The answer is relatively simple and contradictory by itself. You cannot control what employees publish to the outside world using the Internet. It doesn’t matter if it is via blog, e-mail or any other type of electronic media, you simply cannot the flow of information 100%. Let’s picture the following: an employee wants to blast a confidential e-mail into the Internet. The employee can simple take his laptop home, cut and paste the e-mail into his home PC via a USB drive and then publish it via a blog or an e-mail under an anonymously opened account. And trying to track closely these types of activities can be even more costly than a leak of information. As the recent case from the former HP Chairman Patricia Dunn illustrates, an aggressive tracking of information flows is likely to either border with illegal activities or at the very least damage your reputation greatly.

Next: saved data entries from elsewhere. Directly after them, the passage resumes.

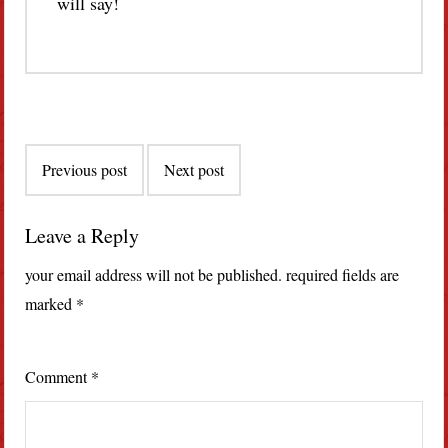
will say!
Post
Previous post
Next post
navigation
Leave a Reply
your email address will not be published.
required fields are
marked
*
Comment
*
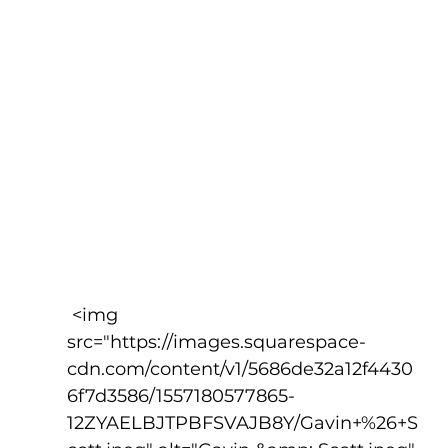
 <img 
src="https://images.squarespace-
cdn.com/content/v1/5686de32a12f4430
6f7d3586/1557180577865-
12ZYAELBJTPBFSVAJB8Y/Gavin+%26+S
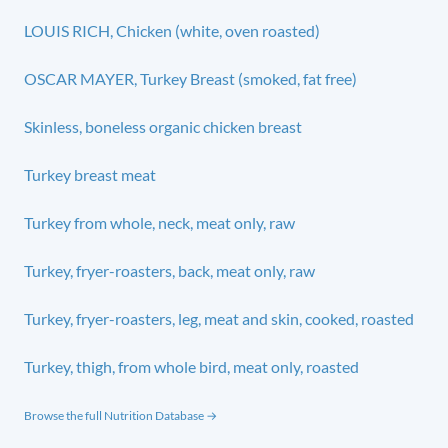
LOUIS RICH, Chicken (white, oven roasted)
OSCAR MAYER, Turkey Breast (smoked, fat free)
Skinless, boneless organic chicken breast
Turkey breast meat
Turkey from whole, neck, meat only, raw
Turkey, fryer-roasters, back, meat only, raw
Turkey, fryer-roasters, leg, meat and skin, cooked, roasted
Turkey, thigh, from whole bird, meat only, roasted
Browse the full Nutrition Database →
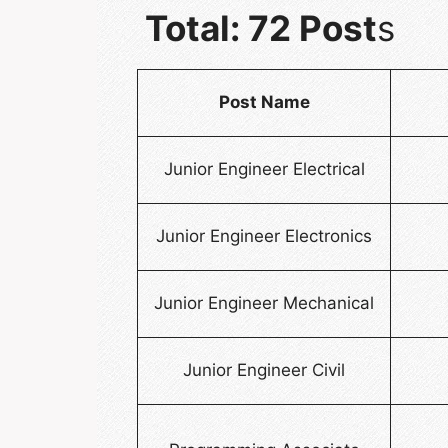
Total: 72 Post
s
Post Name
Junior Engineer Electrical
Junior Engineer Electronics
Junior Engineer Mechanical
Junior Engineer Civil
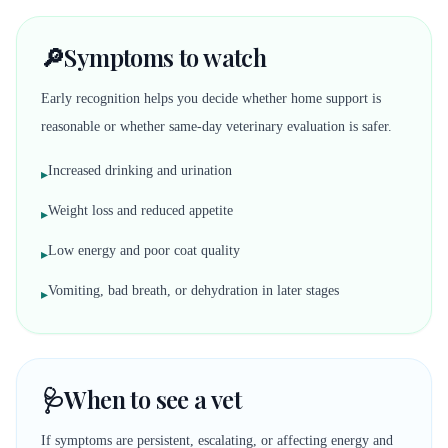
🔎
Symptoms to watch
Early recognition helps you decide whether home support is
reasonable or whether same-day veterinary evaluation is safer.
Increased drinking and urination
▸
Weight loss and reduced appetite
▸
Low energy and poor coat quality
▸
Vomiting, bad breath, or dehydration in later stages
▸
🩺
When to see a vet
If symptoms are persistent, escalating, or affecting energy and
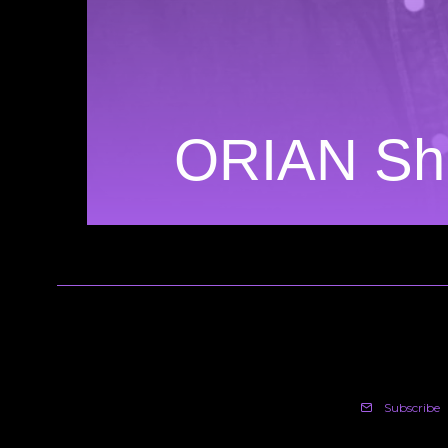
ORIAN Shi
Subscribe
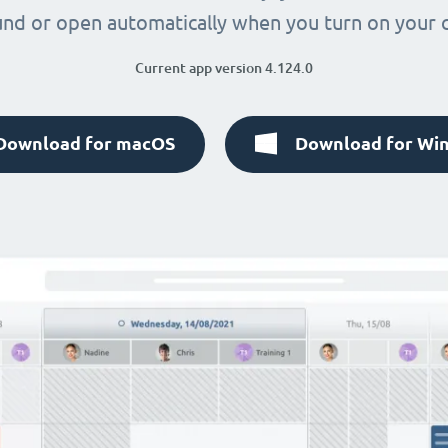
nd or open automatically when you turn on your
Current app version 4.124.0
Download for macOS
Download for Wi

If you cannot control information flows you have to make sure that you build a proper environment for those flows to take place formally. Allow people to communicate as freely as possible within the work environment. Allow them to express freely so they can tell you how they are seeing the organization, the market and your competitors without any sugar coating. You should have some filters placed, but those filters should be limited to the ethical principles of the company. Hate-speech, racism, discrimination, harassment and other types of behaviors should be placed out of the fomal dialogue. However criticism, even criticism to the top executives of the company should be allowed. Managed appropiately, blogs and other types of collaborative tools can be a wonderful thermometer of organizational climate.